Recently I decided to change the name of one of my main characters. It was way too similar to a name I’d seen another author use, and that was starting to bug me. So, even though I hated to go through my drafts and replace it, I knew it was just going to annoy me until I changed it. I like to use baby name books and websites to get some basic name ideas. Sometimes I’ll do a search for a specific meaning or letter of the alphabet and see what strikes me. This tends to work well for names of main characters. The meanings are important to me, so I usually use that as a deciding factor. For my main race, a human-equivalent, I’m going with names that sound more typically European. Easy pronunciation for an English reader, with a familiar cultural feel. For the pannari, my non-human race, I wanted to keep the sound a bit more guttural.
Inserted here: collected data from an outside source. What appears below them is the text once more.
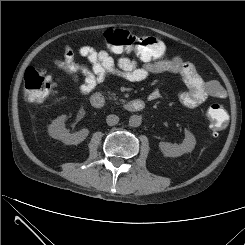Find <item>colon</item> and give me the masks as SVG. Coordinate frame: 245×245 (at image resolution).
I'll return each instance as SVG.
<instances>
[{"mask_svg": "<svg viewBox=\"0 0 245 245\" xmlns=\"http://www.w3.org/2000/svg\"><path fill=\"white\" fill-rule=\"evenodd\" d=\"M108 47L115 52H131L144 62H154L163 58L166 49L155 37L139 36L128 30L112 29L104 34ZM24 87L27 99L33 103H43L55 87L54 78L47 72L28 67L24 74ZM209 127L213 134L222 131L228 120L224 105L213 103L207 110Z\"/></svg>", "mask_w": 245, "mask_h": 245, "instance_id": "colon-1", "label": "colon"}]
</instances>
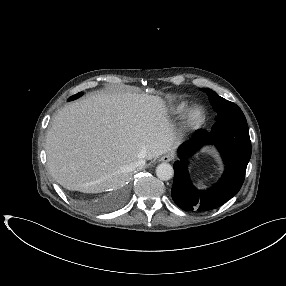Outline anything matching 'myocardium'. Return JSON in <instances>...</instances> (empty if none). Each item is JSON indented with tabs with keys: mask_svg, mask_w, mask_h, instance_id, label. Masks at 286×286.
Listing matches in <instances>:
<instances>
[{
	"mask_svg": "<svg viewBox=\"0 0 286 286\" xmlns=\"http://www.w3.org/2000/svg\"><path fill=\"white\" fill-rule=\"evenodd\" d=\"M206 111L203 106L192 105L185 113L184 125L186 128L195 130L201 128L206 121Z\"/></svg>",
	"mask_w": 286,
	"mask_h": 286,
	"instance_id": "myocardium-1",
	"label": "myocardium"
}]
</instances>
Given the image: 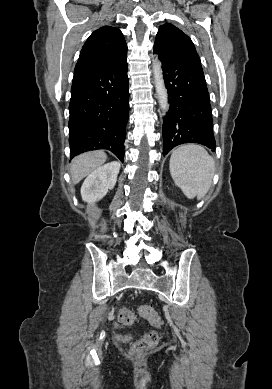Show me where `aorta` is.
Wrapping results in <instances>:
<instances>
[{
	"label": "aorta",
	"instance_id": "aorta-1",
	"mask_svg": "<svg viewBox=\"0 0 272 389\" xmlns=\"http://www.w3.org/2000/svg\"><path fill=\"white\" fill-rule=\"evenodd\" d=\"M153 73L157 99L160 108L164 113H166L169 110L167 90L163 79L161 63L157 59L153 62Z\"/></svg>",
	"mask_w": 272,
	"mask_h": 389
}]
</instances>
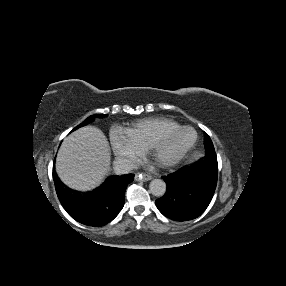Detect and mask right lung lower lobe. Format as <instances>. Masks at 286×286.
I'll list each match as a JSON object with an SVG mask.
<instances>
[{"label": "right lung lower lobe", "instance_id": "98d812e1", "mask_svg": "<svg viewBox=\"0 0 286 286\" xmlns=\"http://www.w3.org/2000/svg\"><path fill=\"white\" fill-rule=\"evenodd\" d=\"M53 179L67 213L82 224L99 227L113 220L123 208L125 190L134 174L110 176L99 187L85 193L67 190L54 171Z\"/></svg>", "mask_w": 286, "mask_h": 286}]
</instances>
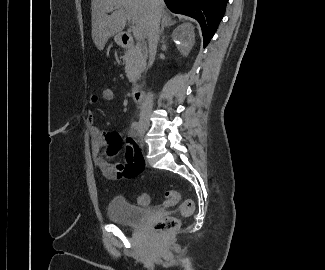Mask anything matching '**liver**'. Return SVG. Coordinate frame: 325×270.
Wrapping results in <instances>:
<instances>
[{
	"mask_svg": "<svg viewBox=\"0 0 325 270\" xmlns=\"http://www.w3.org/2000/svg\"><path fill=\"white\" fill-rule=\"evenodd\" d=\"M164 2L158 0L157 8L164 14ZM117 8L111 15L109 9ZM92 39L99 50H103L108 39L120 33L126 25V14L140 29L144 38L148 37L149 23L154 11L152 0H92Z\"/></svg>",
	"mask_w": 325,
	"mask_h": 270,
	"instance_id": "6515ba94",
	"label": "liver"
}]
</instances>
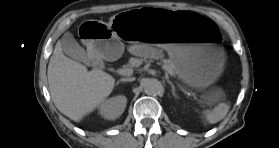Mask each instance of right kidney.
<instances>
[{
    "label": "right kidney",
    "mask_w": 279,
    "mask_h": 148,
    "mask_svg": "<svg viewBox=\"0 0 279 148\" xmlns=\"http://www.w3.org/2000/svg\"><path fill=\"white\" fill-rule=\"evenodd\" d=\"M127 98L119 95L112 97L100 105V115L108 120H115L120 117L126 108Z\"/></svg>",
    "instance_id": "right-kidney-1"
}]
</instances>
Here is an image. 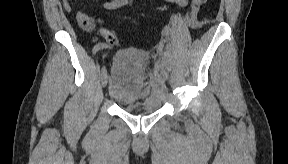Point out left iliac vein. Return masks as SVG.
I'll list each match as a JSON object with an SVG mask.
<instances>
[{
  "mask_svg": "<svg viewBox=\"0 0 288 164\" xmlns=\"http://www.w3.org/2000/svg\"><path fill=\"white\" fill-rule=\"evenodd\" d=\"M167 71H168L167 65L164 64L163 67H162V72H163V74H164L165 76L167 75Z\"/></svg>",
  "mask_w": 288,
  "mask_h": 164,
  "instance_id": "obj_1",
  "label": "left iliac vein"
}]
</instances>
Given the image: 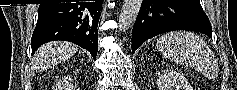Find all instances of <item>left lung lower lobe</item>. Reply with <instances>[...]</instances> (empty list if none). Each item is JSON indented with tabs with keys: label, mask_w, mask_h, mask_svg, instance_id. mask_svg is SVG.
Wrapping results in <instances>:
<instances>
[{
	"label": "left lung lower lobe",
	"mask_w": 237,
	"mask_h": 90,
	"mask_svg": "<svg viewBox=\"0 0 237 90\" xmlns=\"http://www.w3.org/2000/svg\"><path fill=\"white\" fill-rule=\"evenodd\" d=\"M173 30L212 37L210 21L199 0H144L132 30V52L147 39Z\"/></svg>",
	"instance_id": "obj_1"
}]
</instances>
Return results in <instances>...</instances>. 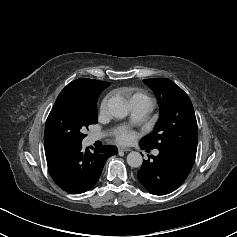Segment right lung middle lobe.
Masks as SVG:
<instances>
[{"label": "right lung middle lobe", "mask_w": 237, "mask_h": 237, "mask_svg": "<svg viewBox=\"0 0 237 237\" xmlns=\"http://www.w3.org/2000/svg\"><path fill=\"white\" fill-rule=\"evenodd\" d=\"M97 99L64 88L52 108L45 125L44 141L62 140L81 143L83 130L97 123Z\"/></svg>", "instance_id": "1"}]
</instances>
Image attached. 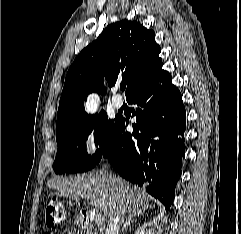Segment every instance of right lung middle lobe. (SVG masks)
<instances>
[{"label": "right lung middle lobe", "instance_id": "1", "mask_svg": "<svg viewBox=\"0 0 241 234\" xmlns=\"http://www.w3.org/2000/svg\"><path fill=\"white\" fill-rule=\"evenodd\" d=\"M117 118L110 120L102 110L96 116L56 132L58 145L53 169L57 174L80 173L94 168L104 154ZM94 131L95 144L100 146L92 156L87 154V136Z\"/></svg>", "mask_w": 241, "mask_h": 234}]
</instances>
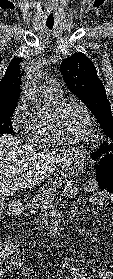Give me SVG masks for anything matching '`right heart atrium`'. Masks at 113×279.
Returning <instances> with one entry per match:
<instances>
[{"mask_svg":"<svg viewBox=\"0 0 113 279\" xmlns=\"http://www.w3.org/2000/svg\"><path fill=\"white\" fill-rule=\"evenodd\" d=\"M11 125L15 132L22 136H30L33 126L34 117L30 114L27 100L23 96L19 99L11 116Z\"/></svg>","mask_w":113,"mask_h":279,"instance_id":"right-heart-atrium-1","label":"right heart atrium"}]
</instances>
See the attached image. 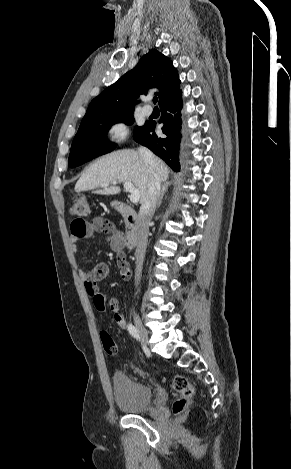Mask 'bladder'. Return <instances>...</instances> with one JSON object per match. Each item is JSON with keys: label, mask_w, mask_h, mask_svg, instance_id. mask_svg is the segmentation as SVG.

I searched for names with hard consonant sounds and frequent uses of k, g, and t at the ends. I also avoided names that end with a vowel. This applies not just to names of characters, but proper nouns within their languages like cities, religious terms, and unique objects and cultural references. I want my reader to get a feel for the culture through the sounds they use, and hopefully be able to differentiate between characters from different places and groups using just their names.
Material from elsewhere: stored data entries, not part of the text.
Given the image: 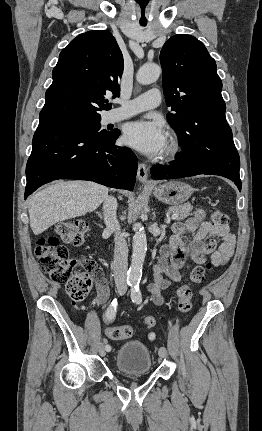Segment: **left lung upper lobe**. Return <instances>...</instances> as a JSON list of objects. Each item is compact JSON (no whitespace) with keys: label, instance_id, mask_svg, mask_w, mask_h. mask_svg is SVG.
Segmentation results:
<instances>
[{"label":"left lung upper lobe","instance_id":"obj_1","mask_svg":"<svg viewBox=\"0 0 262 431\" xmlns=\"http://www.w3.org/2000/svg\"><path fill=\"white\" fill-rule=\"evenodd\" d=\"M160 63L166 102L174 112L167 119L183 151L177 157L208 162L236 150L225 118L222 82L203 43L191 35H175L164 44Z\"/></svg>","mask_w":262,"mask_h":431}]
</instances>
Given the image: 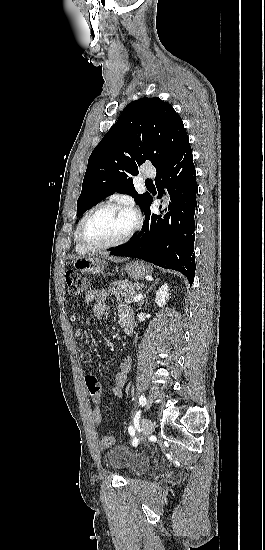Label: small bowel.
Segmentation results:
<instances>
[{
  "instance_id": "1",
  "label": "small bowel",
  "mask_w": 265,
  "mask_h": 550,
  "mask_svg": "<svg viewBox=\"0 0 265 550\" xmlns=\"http://www.w3.org/2000/svg\"><path fill=\"white\" fill-rule=\"evenodd\" d=\"M107 292L105 290H91L88 292L84 298V302L89 304L93 303V315L95 318H101L104 316L107 310ZM118 316H119V325L123 332L126 335H132L133 334V310L131 307H129L127 304L120 303L117 307ZM82 332L81 329L78 328L75 331V338L79 340L81 338ZM78 347L84 352L85 356L89 359L93 358L94 354L93 351L86 348L81 342H77ZM131 367V359L129 357H124L119 365L118 371L115 375V381L114 385L112 387V394L119 398L123 395V388L124 384L127 378V375L130 371ZM102 419V417H101ZM101 419L96 421V423H100Z\"/></svg>"
}]
</instances>
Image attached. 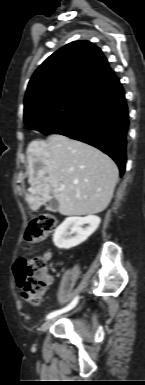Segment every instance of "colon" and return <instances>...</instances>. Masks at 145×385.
I'll return each instance as SVG.
<instances>
[{
    "mask_svg": "<svg viewBox=\"0 0 145 385\" xmlns=\"http://www.w3.org/2000/svg\"><path fill=\"white\" fill-rule=\"evenodd\" d=\"M56 219L51 214H42L34 218L28 225L24 240L27 244L43 241L54 229ZM49 255L33 256L18 261L14 268L16 283L23 298L32 305H39L50 285V277L46 274Z\"/></svg>",
    "mask_w": 145,
    "mask_h": 385,
    "instance_id": "obj_1",
    "label": "colon"
}]
</instances>
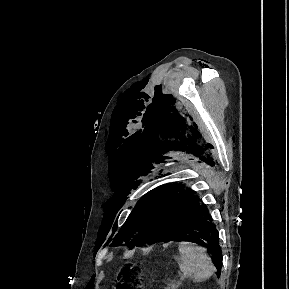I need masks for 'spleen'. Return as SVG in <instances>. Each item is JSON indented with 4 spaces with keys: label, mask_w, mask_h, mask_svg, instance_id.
<instances>
[{
    "label": "spleen",
    "mask_w": 289,
    "mask_h": 289,
    "mask_svg": "<svg viewBox=\"0 0 289 289\" xmlns=\"http://www.w3.org/2000/svg\"><path fill=\"white\" fill-rule=\"evenodd\" d=\"M178 249L180 253L178 266L183 276H192L195 282H203L213 275L215 266L204 248L192 243L180 242Z\"/></svg>",
    "instance_id": "spleen-1"
}]
</instances>
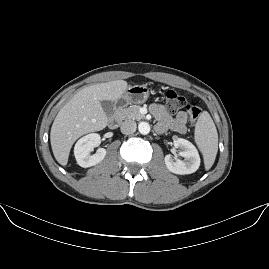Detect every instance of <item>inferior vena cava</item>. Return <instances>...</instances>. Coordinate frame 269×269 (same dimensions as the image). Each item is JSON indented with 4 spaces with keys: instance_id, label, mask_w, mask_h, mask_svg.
Instances as JSON below:
<instances>
[{
    "instance_id": "602c4592",
    "label": "inferior vena cava",
    "mask_w": 269,
    "mask_h": 269,
    "mask_svg": "<svg viewBox=\"0 0 269 269\" xmlns=\"http://www.w3.org/2000/svg\"><path fill=\"white\" fill-rule=\"evenodd\" d=\"M136 128V122L133 120H125L120 127L123 134H132L136 131Z\"/></svg>"
}]
</instances>
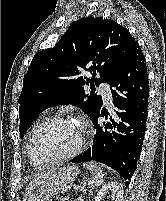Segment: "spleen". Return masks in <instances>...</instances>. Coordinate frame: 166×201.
<instances>
[{
  "label": "spleen",
  "instance_id": "1",
  "mask_svg": "<svg viewBox=\"0 0 166 201\" xmlns=\"http://www.w3.org/2000/svg\"><path fill=\"white\" fill-rule=\"evenodd\" d=\"M86 167L94 172L93 180L89 183L90 187H99L103 183V171L101 168L94 162L89 163ZM82 201V200H81Z\"/></svg>",
  "mask_w": 166,
  "mask_h": 201
}]
</instances>
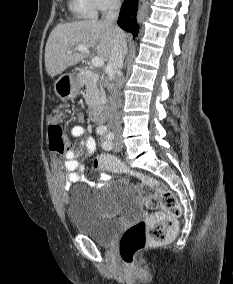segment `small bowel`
Returning <instances> with one entry per match:
<instances>
[{
    "mask_svg": "<svg viewBox=\"0 0 233 284\" xmlns=\"http://www.w3.org/2000/svg\"><path fill=\"white\" fill-rule=\"evenodd\" d=\"M70 132L73 137L80 139L78 151H68L64 153L63 161L53 159L51 163L54 183L61 192H65L71 184L84 179V159L91 156L96 149L94 138L87 135L82 126L74 125ZM107 181L108 177L103 175L97 185L101 186Z\"/></svg>",
    "mask_w": 233,
    "mask_h": 284,
    "instance_id": "1",
    "label": "small bowel"
}]
</instances>
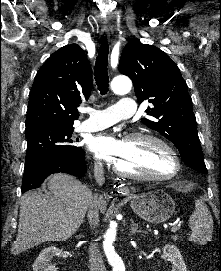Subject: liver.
<instances>
[{
    "instance_id": "6515ba94",
    "label": "liver",
    "mask_w": 221,
    "mask_h": 271,
    "mask_svg": "<svg viewBox=\"0 0 221 271\" xmlns=\"http://www.w3.org/2000/svg\"><path fill=\"white\" fill-rule=\"evenodd\" d=\"M52 197L43 191H26L20 201L18 233L11 253L18 255L42 241H66L80 227L90 203L91 189L68 173H53L47 181ZM101 213L107 201L97 199Z\"/></svg>"
}]
</instances>
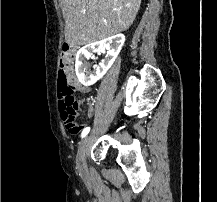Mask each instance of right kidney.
I'll list each match as a JSON object with an SVG mask.
<instances>
[{"instance_id": "1", "label": "right kidney", "mask_w": 217, "mask_h": 202, "mask_svg": "<svg viewBox=\"0 0 217 202\" xmlns=\"http://www.w3.org/2000/svg\"><path fill=\"white\" fill-rule=\"evenodd\" d=\"M124 42L125 36L123 34H116V36H111V38H106V40H101V42H94V44H87V46L80 48L79 52H77L75 62V72L77 78H79V82L83 86H93L96 80L103 78L107 70L111 68L113 62H115V58H117ZM95 46H98L97 50L99 52L101 50H107V52L104 60L99 64L98 72H95L94 76L93 72L87 70L86 60L92 58V52H94Z\"/></svg>"}]
</instances>
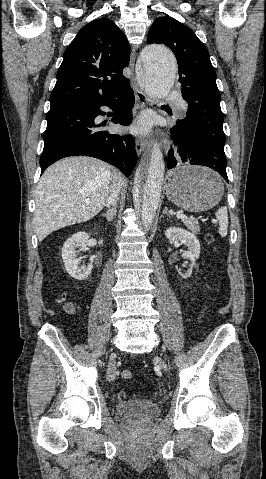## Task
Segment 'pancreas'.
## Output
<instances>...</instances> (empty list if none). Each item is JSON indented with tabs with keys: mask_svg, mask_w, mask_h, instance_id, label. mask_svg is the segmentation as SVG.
<instances>
[{
	"mask_svg": "<svg viewBox=\"0 0 266 479\" xmlns=\"http://www.w3.org/2000/svg\"><path fill=\"white\" fill-rule=\"evenodd\" d=\"M185 226L192 231L193 233L200 232V227L198 226V221L195 218H184L182 219Z\"/></svg>",
	"mask_w": 266,
	"mask_h": 479,
	"instance_id": "cf45deb5",
	"label": "pancreas"
}]
</instances>
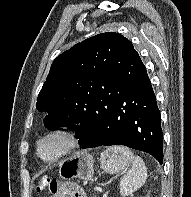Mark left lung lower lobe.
<instances>
[{
    "label": "left lung lower lobe",
    "mask_w": 191,
    "mask_h": 197,
    "mask_svg": "<svg viewBox=\"0 0 191 197\" xmlns=\"http://www.w3.org/2000/svg\"><path fill=\"white\" fill-rule=\"evenodd\" d=\"M146 68L130 72L100 106L85 116L76 137L83 148L124 145L144 151L163 163V139Z\"/></svg>",
    "instance_id": "0a47b994"
}]
</instances>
Not all the names and places I use are real. Some are names that I’ve created to fit the cultural profile and that sounds for that race. They may sound or feel familiar, but they weren’t directly taken from naming sites the way the others were. That said, here are some examples of character names and their real-world meanings I’ve chosen to use.
Kerron: (Hebrew) Horn; a vessel of power.
Typhan: (Greek) Adapted from Typhon: a child of Titans.
Tomas: (Spanish/Portuguese) Twin
Brigid: (Celtic) Power, strength, virtue.
Lylah: (Arabic) Night
Briac: (Celtic) From the root bri (force, strength), brîgh (valor, strength), or bruaich (a hill, steep, high).
Kesav: (Sanskrit) Adapted from Keshava: one who has long, beautiful hair.
Marit: (Aramaic) Lady.
Abbas: (Arabic) Stern.
I’m sure every writer has their own particular way of naming characters and developing cultural cues. If it makes sense for you and your particular story, use whatever rules work for you. Hell, go ahead and throw in an apostrophe or two, I can’t stop you. I’d love to hear about your own naming conventions and methods.
Just don’t forget to Google your names though, or you’ll be picking through first draft like me in order to change every possible instance. It’s not fun.